DATASET ENTRIES START
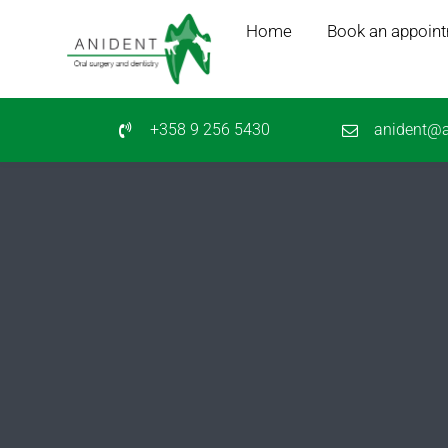
Skip
Home
Book an appoin
to
content
+358 9 256 5430
anident@a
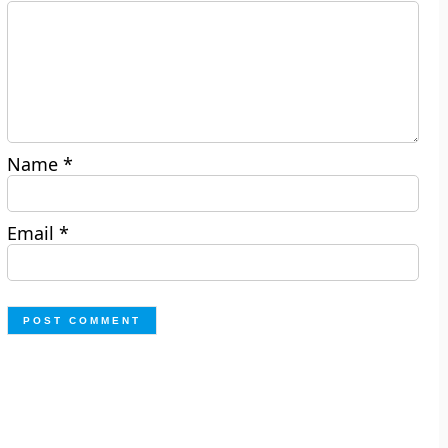
Name
*
Email
*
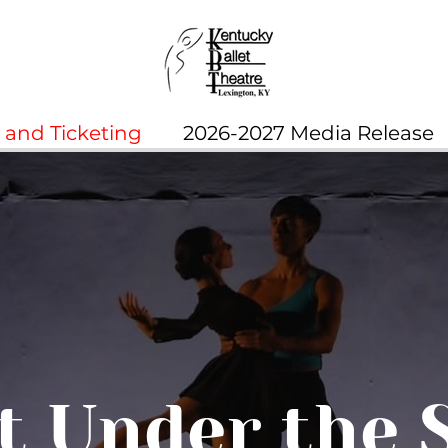
and Ticketing
2026-2027 Media Release
t Under the 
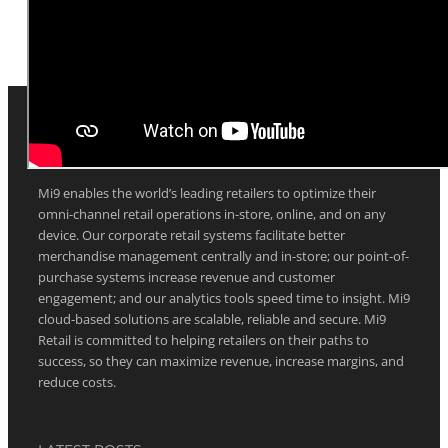
ABOUT MI9 RETAIL
Mi9 enables the world’s leading retailers to optimize their
omni-channel retail operations in-store, online, and on any
device. Our corporate retail systems facilitate better
merchandise management centrally and in-store; our point-of-
purchase systems increase revenue and customer
engagement; and our analytics tools speed time to insight. Mi9
cloud-based solutions are scalable, reliable and secure. Mi9
Retail is committed to helping retailers on their paths to
success, so they can maximize revenue, increase margins, and
reduce costs.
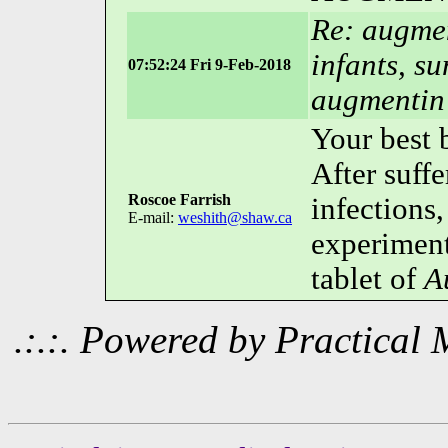
Re: augmen
infants, s
07:52:24 Fri 9-Feb-2018
augmentin
Your best b
After suff
Roscoe Farrish
infections,
E-mail:
weshith@shaw.ca
experiment
tablet of
A
.:.:. Powered by Practica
DATASET ENTRIES END
WHAT THIS TASK INVOLVES: Whenever a line holds a picture, print that line without the picture. All other data must be output exactly.

OUTPUT BELOW:
Skip
Home
Book an appoin
to
content
+358 9 256 5430
anident@a
Name
*
Email
*
and Ticketing
2026-2027 Media Release
t Under the 
ABOUT MI9 RETAIL
Mi9 enables the world’s leading retailers to optimize their
omni-channel retail operations in-store, online, and on any
device. Our corporate retail systems facilitate better
merchandise management centrally and in-store; our point-of-
purchase systems increase revenue and customer
engagement; and our analytics tools speed time to insight. Mi9
cloud-based solutions are scalable, reliable and secure. Mi9
Retail is committed to helping retailers on their paths to
success, so they can maximize revenue, increase margins, and
reduce costs.
Re: augmen
infants, s
07:52:24 Fri 9-Feb-2018
augmentin
Your best b
After suff
Roscoe Farrish
infections,
E-mail:
weshith@shaw.ca
experiment
tablet of
A
.:.:. Powered by Practica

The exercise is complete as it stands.